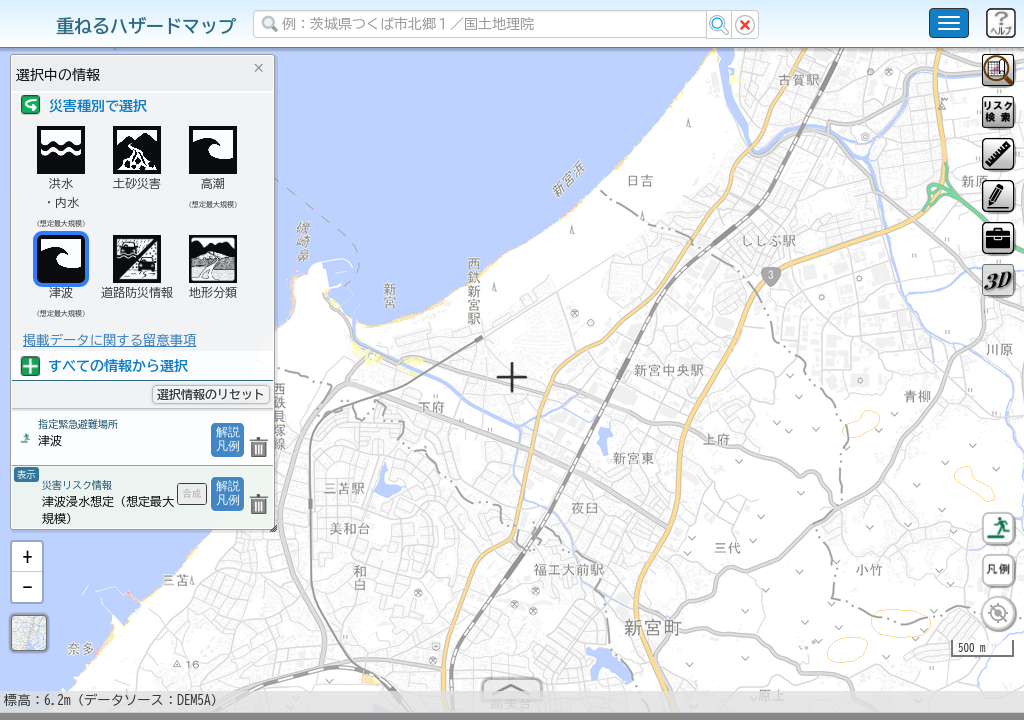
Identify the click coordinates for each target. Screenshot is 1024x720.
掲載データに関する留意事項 (109, 340)
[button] (27, 565)
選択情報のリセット (211, 394)
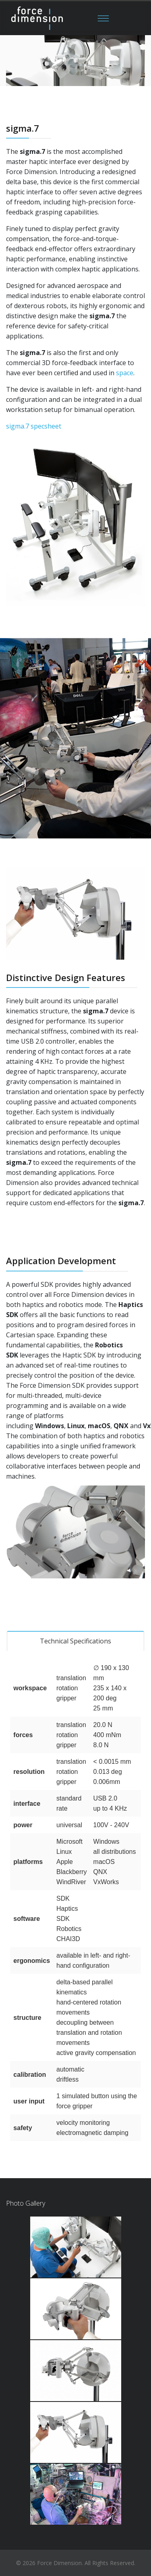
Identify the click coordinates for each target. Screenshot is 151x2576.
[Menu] (103, 18)
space (124, 372)
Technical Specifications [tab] (75, 1641)
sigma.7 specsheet (33, 426)
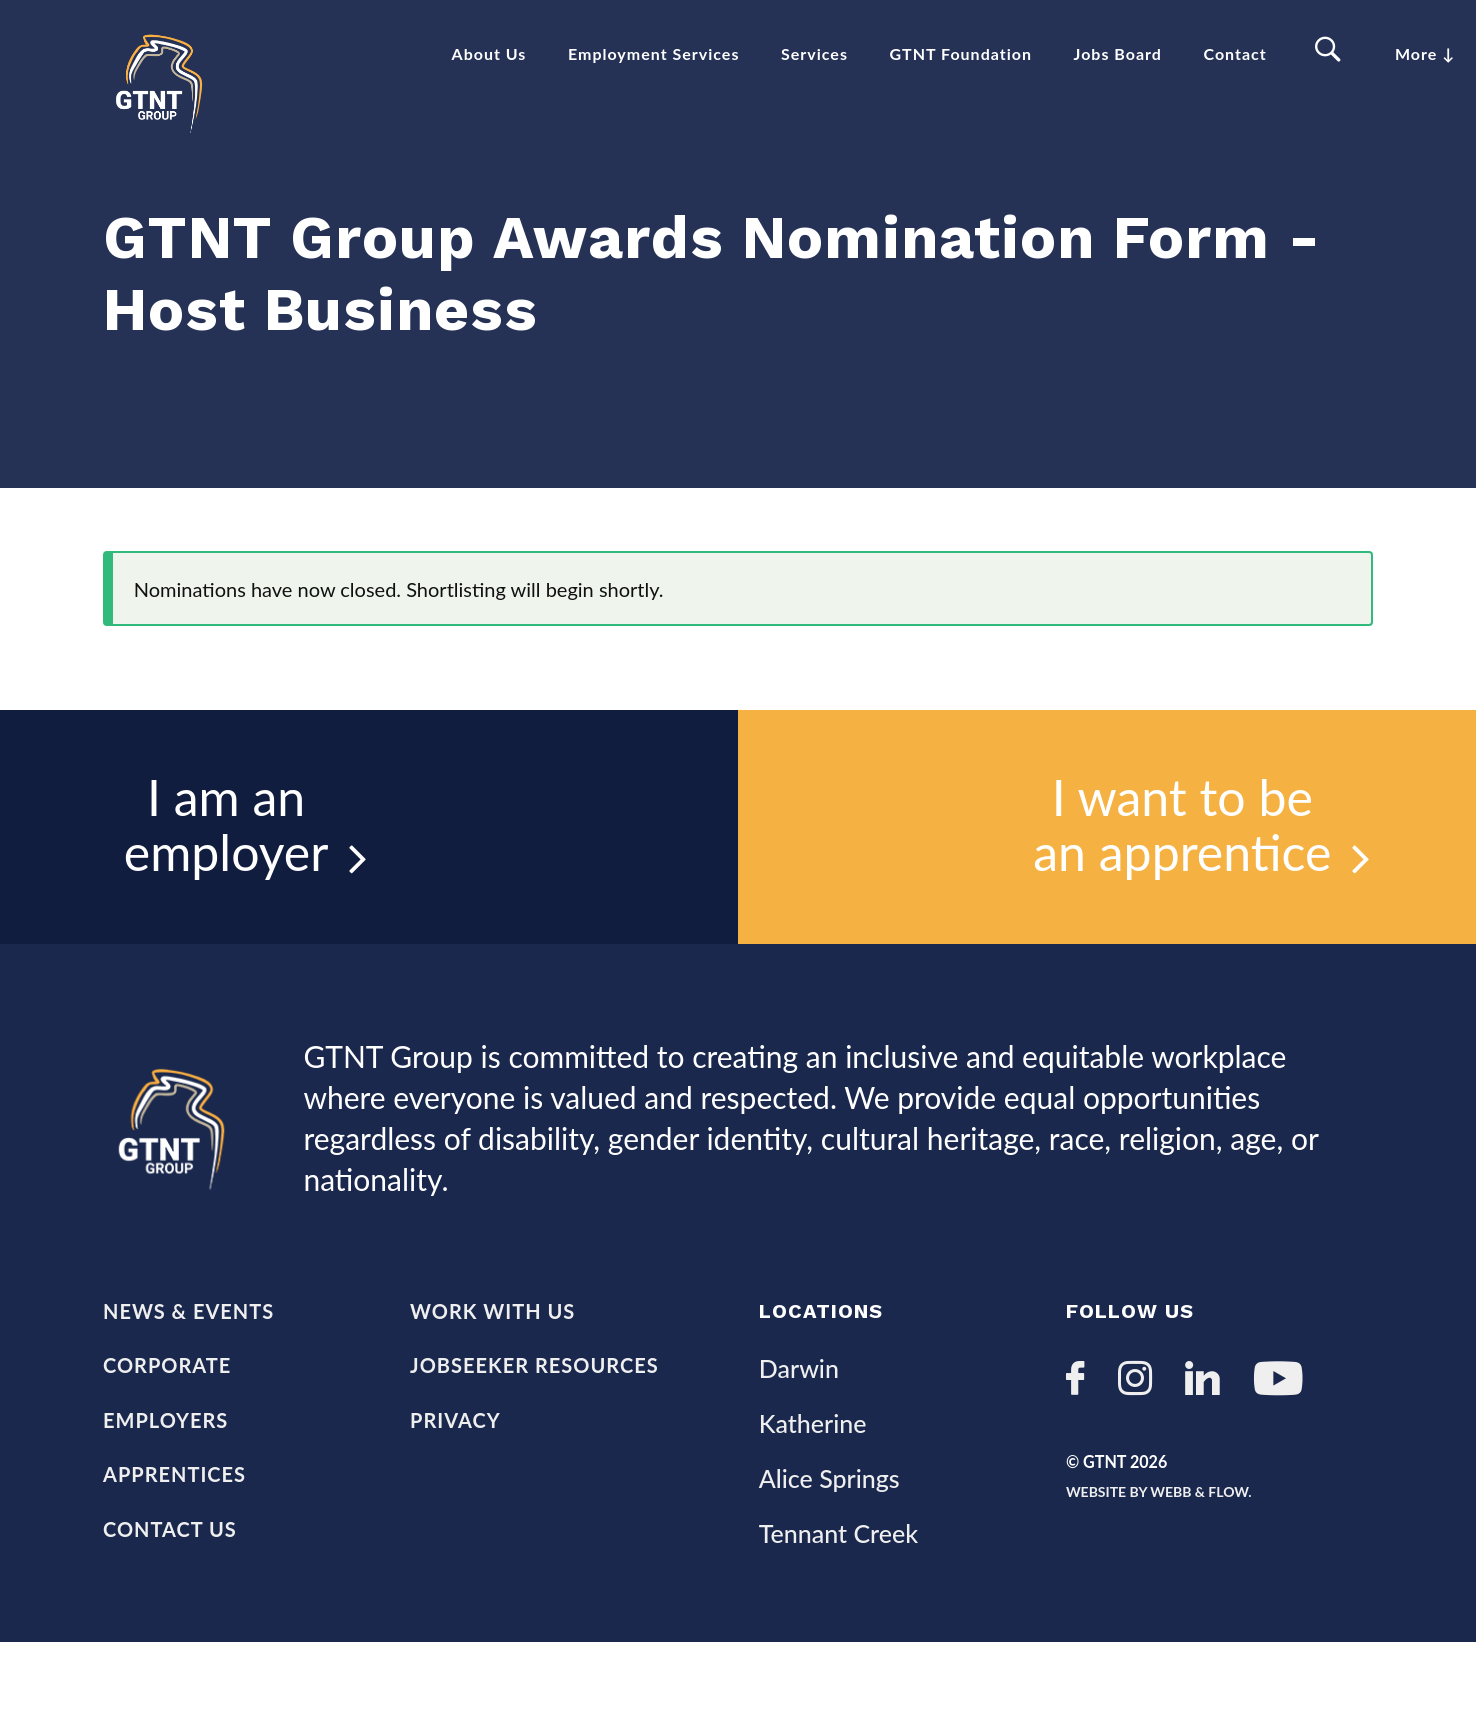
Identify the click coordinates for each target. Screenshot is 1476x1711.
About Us (489, 53)
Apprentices (174, 1540)
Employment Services (653, 53)
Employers (165, 1483)
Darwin (799, 1425)
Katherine (813, 1483)
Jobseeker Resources (534, 1426)
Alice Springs (829, 1542)
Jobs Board (1118, 53)
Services (814, 53)
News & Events (188, 1369)
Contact (1235, 53)
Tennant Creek (838, 1600)
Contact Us (170, 1597)
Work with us (492, 1369)
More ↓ (1425, 53)
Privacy (455, 1483)
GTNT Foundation (961, 53)
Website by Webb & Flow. (1198, 1559)
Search (1331, 50)
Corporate (167, 1426)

What you have to do >> Note every line of the records that holds the word "each", and copy it.

Output >>
Identify the click coordinates for each target. Screenshot is 1024x720.
Identify the click coordinates for each target. Screenshot is 151x2576.
Identify the click coordinates for each target. Screenshot is 1476x1711.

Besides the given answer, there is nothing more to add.